- **Your assignment**: Quote every entry word for word.

Stored entries:

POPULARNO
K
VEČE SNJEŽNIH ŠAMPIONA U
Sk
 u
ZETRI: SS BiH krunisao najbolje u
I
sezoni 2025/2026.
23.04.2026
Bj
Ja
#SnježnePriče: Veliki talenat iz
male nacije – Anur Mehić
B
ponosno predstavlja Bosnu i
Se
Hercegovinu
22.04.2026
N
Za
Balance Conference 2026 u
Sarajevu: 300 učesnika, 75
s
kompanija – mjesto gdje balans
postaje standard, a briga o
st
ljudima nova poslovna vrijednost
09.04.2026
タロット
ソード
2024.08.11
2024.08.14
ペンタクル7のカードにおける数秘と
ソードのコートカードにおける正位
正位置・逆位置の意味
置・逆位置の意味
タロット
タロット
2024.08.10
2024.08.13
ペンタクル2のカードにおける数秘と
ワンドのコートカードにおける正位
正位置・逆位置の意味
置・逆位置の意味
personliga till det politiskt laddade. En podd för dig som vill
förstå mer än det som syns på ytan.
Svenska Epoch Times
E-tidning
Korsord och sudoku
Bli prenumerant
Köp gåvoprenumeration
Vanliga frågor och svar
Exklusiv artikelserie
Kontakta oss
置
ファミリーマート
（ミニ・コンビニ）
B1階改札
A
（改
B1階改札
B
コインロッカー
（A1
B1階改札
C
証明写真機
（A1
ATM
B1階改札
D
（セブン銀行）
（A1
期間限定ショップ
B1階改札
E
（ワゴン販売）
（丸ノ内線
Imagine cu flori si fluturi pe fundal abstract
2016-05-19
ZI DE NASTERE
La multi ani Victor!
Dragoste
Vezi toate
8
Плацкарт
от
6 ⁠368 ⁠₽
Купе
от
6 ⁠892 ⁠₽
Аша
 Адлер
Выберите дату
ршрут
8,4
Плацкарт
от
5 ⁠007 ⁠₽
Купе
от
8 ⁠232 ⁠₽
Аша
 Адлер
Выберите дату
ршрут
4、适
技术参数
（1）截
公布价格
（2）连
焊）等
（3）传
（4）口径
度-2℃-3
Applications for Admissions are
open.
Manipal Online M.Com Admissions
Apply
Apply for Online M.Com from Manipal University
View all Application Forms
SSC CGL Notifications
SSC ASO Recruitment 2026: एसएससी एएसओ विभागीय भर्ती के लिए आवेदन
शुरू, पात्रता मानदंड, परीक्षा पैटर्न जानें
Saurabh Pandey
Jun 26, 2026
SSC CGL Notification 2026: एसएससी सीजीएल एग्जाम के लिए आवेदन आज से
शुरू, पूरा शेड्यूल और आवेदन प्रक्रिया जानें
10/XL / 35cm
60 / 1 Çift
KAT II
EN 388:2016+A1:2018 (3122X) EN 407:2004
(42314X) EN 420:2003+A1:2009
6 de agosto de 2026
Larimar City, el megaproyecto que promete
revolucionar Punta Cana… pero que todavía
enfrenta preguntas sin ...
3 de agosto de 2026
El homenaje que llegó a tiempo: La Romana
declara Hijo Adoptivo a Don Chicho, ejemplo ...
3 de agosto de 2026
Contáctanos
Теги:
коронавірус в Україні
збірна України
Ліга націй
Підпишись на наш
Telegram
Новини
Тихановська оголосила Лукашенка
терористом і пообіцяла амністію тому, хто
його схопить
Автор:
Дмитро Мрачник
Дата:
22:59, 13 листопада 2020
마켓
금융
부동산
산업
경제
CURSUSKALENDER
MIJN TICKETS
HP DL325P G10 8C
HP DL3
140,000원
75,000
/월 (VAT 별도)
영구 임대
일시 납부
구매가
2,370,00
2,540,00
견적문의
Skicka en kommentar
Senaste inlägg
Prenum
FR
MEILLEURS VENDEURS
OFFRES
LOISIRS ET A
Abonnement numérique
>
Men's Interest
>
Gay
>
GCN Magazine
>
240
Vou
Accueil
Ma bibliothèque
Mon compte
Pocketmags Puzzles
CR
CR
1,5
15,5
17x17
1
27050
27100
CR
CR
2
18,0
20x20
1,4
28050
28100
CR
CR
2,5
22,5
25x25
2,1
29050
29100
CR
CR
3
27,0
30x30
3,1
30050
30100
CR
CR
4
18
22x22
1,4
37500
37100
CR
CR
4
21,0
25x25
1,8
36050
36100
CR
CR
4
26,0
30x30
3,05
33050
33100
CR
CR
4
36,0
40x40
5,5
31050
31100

- **Response box**:
POPULARNO
K
VEČE SNJEŽNIH ŠAMPIONA U
Sk
 u
ZETRI: SS BiH krunisao najbolje u
I
sezoni 2025/2026.
23.04.2026
Bj
Ja
#SnježnePriče: Veliki talenat iz
male nacije – Anur Mehić
B
ponosno predstavlja Bosnu i
Se
Hercegovinu
22.04.2026
N
Za
Balance Conference 2026 u
Sarajevu: 300 učesnika, 75
s
kompanija – mjesto gdje balans
postaje standard, a briga o
st
ljudima nova poslovna vrijednost
09.04.2026
タロット
ソード
2024.08.11
2024.08.14
ペンタクル7のカードにおける数秘と
ソードのコートカードにおける正位
正位置・逆位置の意味
置・逆位置の意味
タロット
タロット
2024.08.10
2024.08.13
ペンタクル2のカードにおける数秘と
ワンドのコートカードにおける正位
正位置・逆位置の意味
置・逆位置の意味
personliga till det politiskt laddade. En podd för dig som vill
förstå mer än det som syns på ytan.
Svenska Epoch Times
E-tidning
Korsord och sudoku
Bli prenumerant
Köp gåvoprenumeration
Vanliga frågor och svar
Exklusiv artikelserie
Kontakta oss
置
ファミリーマート
（ミニ・コンビニ）
B1階改札
A
（改
B1階改札
B
コインロッカー
（A1
B1階改札
C
証明写真機
（A1
ATM
B1階改札
D
（セブン銀行）
（A1
期間限定ショップ
B1階改札
E
（ワゴン販売）
（丸ノ内線
Imagine cu flori si fluturi pe fundal abstract
2016-05-19
ZI DE NASTERE
La multi ani Victor!
Dragoste
Vezi toate
8
Плацкарт
от
6 ⁠368 ⁠₽
Купе
от
6 ⁠892 ⁠₽
Аша
 Адлер
Выберите дату
ршрут
8,4
Плацкарт
от
5 ⁠007 ⁠₽
Купе
от
8 ⁠232 ⁠₽
Аша
 Адлер
Выберите дату
ршрут
4、适
技术参数
（1）截
公布价格
（2）连
焊）等
（3）传
（4）口径
度-2℃-3
Applications for Admissions are
open.
Manipal Online M.Com Admissions
Apply
Apply for Online M.Com from Manipal University
View all Application Forms
SSC CGL Notifications
SSC ASO Recruitment 2026: एसएससी एएसओ विभागीय भर्ती के लिए आवेदन
शुरू, पात्रता मानदंड, परीक्षा पैटर्न जानें
Saurabh Pandey
Jun 26, 2026
SSC CGL Notification 2026: एसएससी सीजीएल एग्जाम के लिए आवेदन आज से
शुरू, पूरा शेड्यूल और आवेदन प्रक्रिया जानें
10/XL / 35cm
60 / 1 Çift
KAT II
EN 388:2016+A1:2018 (3122X) EN 407:2004
(42314X) EN 420:2003+A1:2009
6 de agosto de 2026
Larimar City, el megaproyecto que promete
revolucionar Punta Cana… pero que todavía
enfrenta preguntas sin ...
3 de agosto de 2026
El homenaje que llegó a tiempo: La Romana
declara Hijo Adoptivo a Don Chicho, ejemplo ...
3 de agosto de 2026
Contáctanos
Теги:
коронавірус в Україні
збірна України
Ліга націй
Підпишись на наш
Telegram
Новини
Тихановська оголосила Лукашенка
терористом і пообіцяла амністію тому, хто
його схопить
Автор:
Дмитро Мрачник
Дата:
22:59, 13 листопада 2020
마켓
금융
부동산
산업
경제
CURSUSKALENDER
MIJN TICKETS
HP DL325P G10 8C
HP DL3
140,000원
75,000
/월 (VAT 별도)
영구 임대
일시 납부
구매가
2,370,00
2,540,00
견적문의
Skicka en kommentar
Senaste inlägg
Prenum
FR
MEILLEURS VENDEURS
OFFRES
LOISIRS ET A
Abonnement numérique
>
Men's Interest
>
Gay
>
GCN Magazine
>
240
Vou
Accueil
Ma bibliothèque
Mon compte
Pocketmags Puzzles
CR
CR
1,5
15,5
17x17
1
27050
27100
CR
CR
2
18,0
20x20
1,4
28050
28100
CR
CR
2,5
22,5
25x25
2,1
29050
29100
CR
CR
3
27,0
30x30
3,1
30050
30100
CR
CR
4
18
22x22
1,4
37500
37100
CR
CR
4
21,0
25x25
1,8
36050
36100
CR
CR
4
26,0
30x30
3,05
33050
33100
CR
CR
4
36,0
40x40
5,5
31050
31100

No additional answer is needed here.